FTP Home   WSS Home   Customer Service   Site Map
 

Strategies for Dealing With Exchange Storage
Exchange data is too important to delete, and too massive to keep online. Here's how to alleviate the headaches.
by Alan Maddison

January 25, 2005

Thanks to the growing use and importance of e-mail, IT managers have the unenviable task of keeping large volumes of files online or at least easily recoverable. E-mail storage is more than a convenience issue for users because organizations need to comply with myriad legal and security considerations (see the sidebar, “Legislative Burden on IT”). Fortunately, for organizations that have moved to Exchange 2003, Microsoft has stepped up to the plate and added features and enhancements that help with the day-to-day problems IT managers face.

However, even with the latest technology, it is important to document, document, document all procedures, processes, and daily activities. Exchange administration can be difficult. Daily routines are often filled with problems that need fixing and users who need help. Urgent tasks overwhelm important tasks.

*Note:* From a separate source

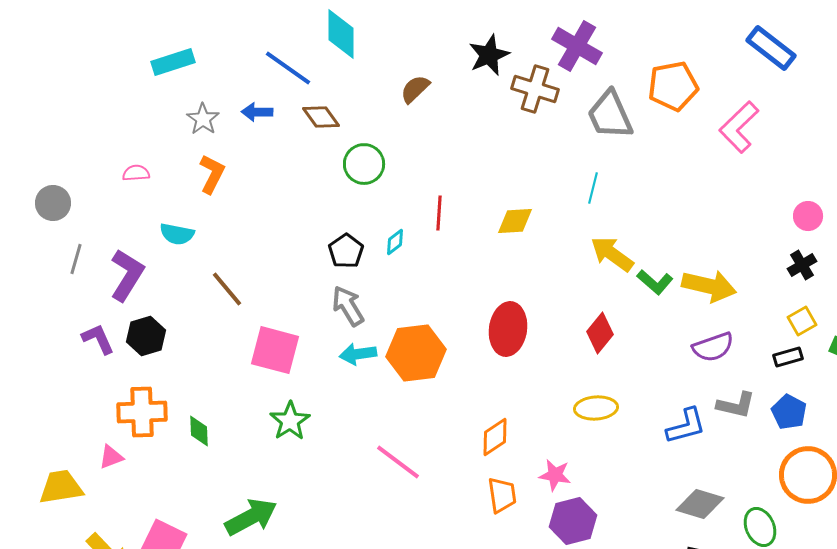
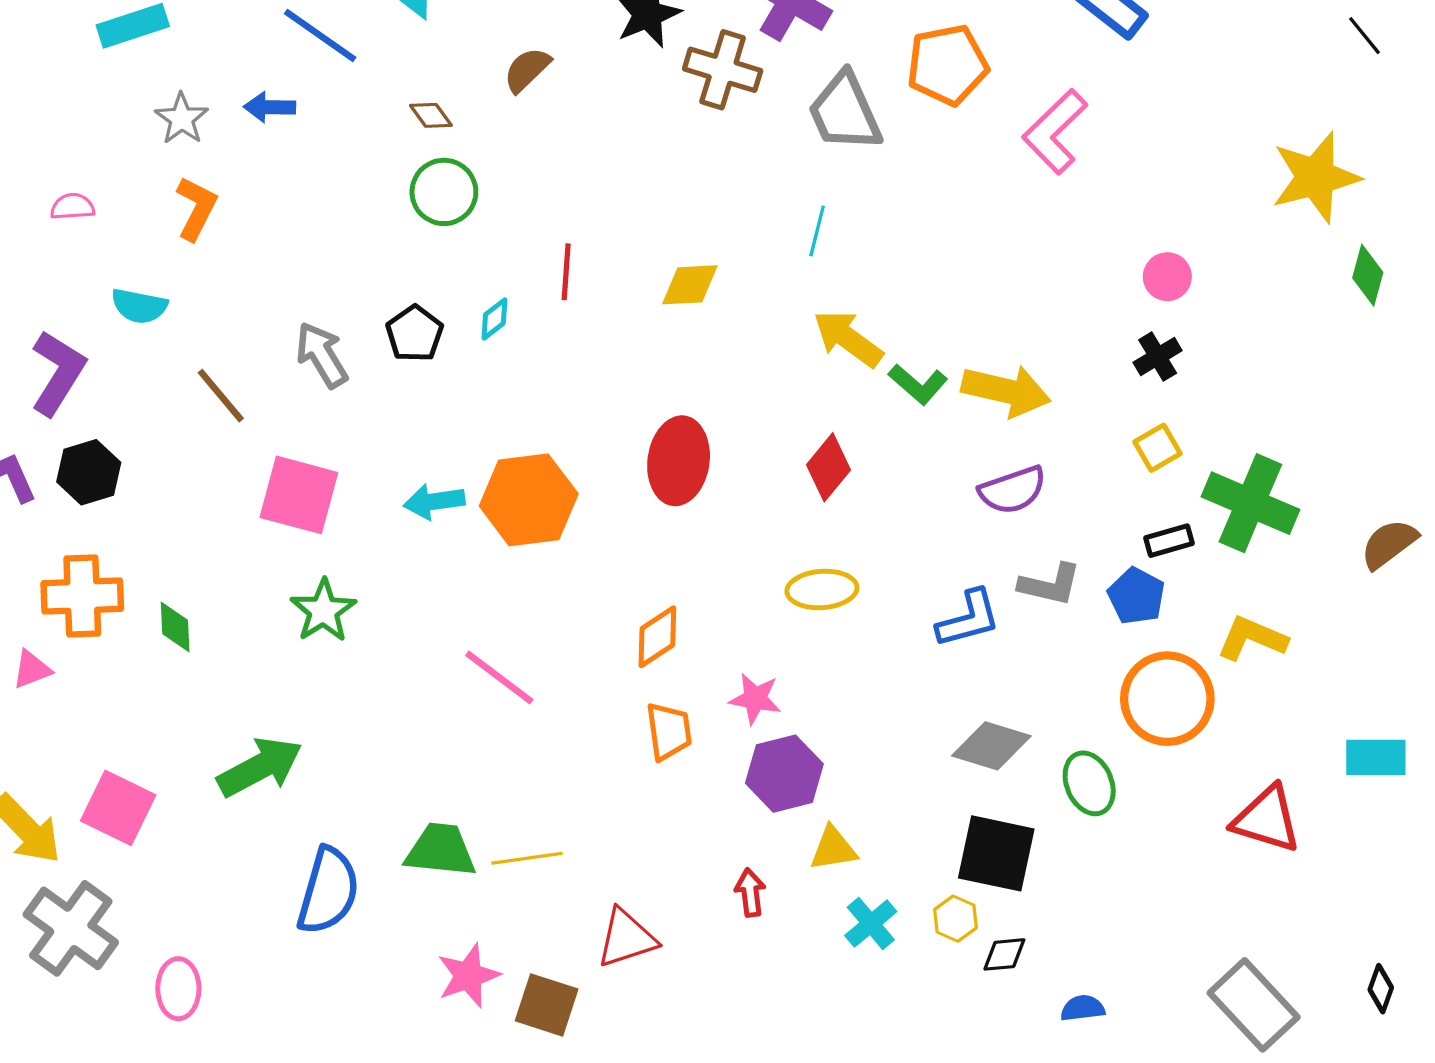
brown diamond: (321, 117) -> (431, 115), moved, size x0.7
gray arrow: (348, 306) -> (322, 355), moved
black rectangle: (788, 357) -> (1169, 541), moved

Low-urgency chores such as documenting procedures, making sure users know what is expected of them, and planning for problems never make it to the front burner.

However, the increasing complexity of Exchange environments means we can no longer afford to put off important tasks. Our lives end up being a whole lot simpler if everyone knows what to do and what is expected of them.

This article covers the areas you need to document to help make your life simpler, as well as meet legal and security requirements. You'll also learn about the tools that will keep data safe, and if something goes wrong, you are in a position to recover the data.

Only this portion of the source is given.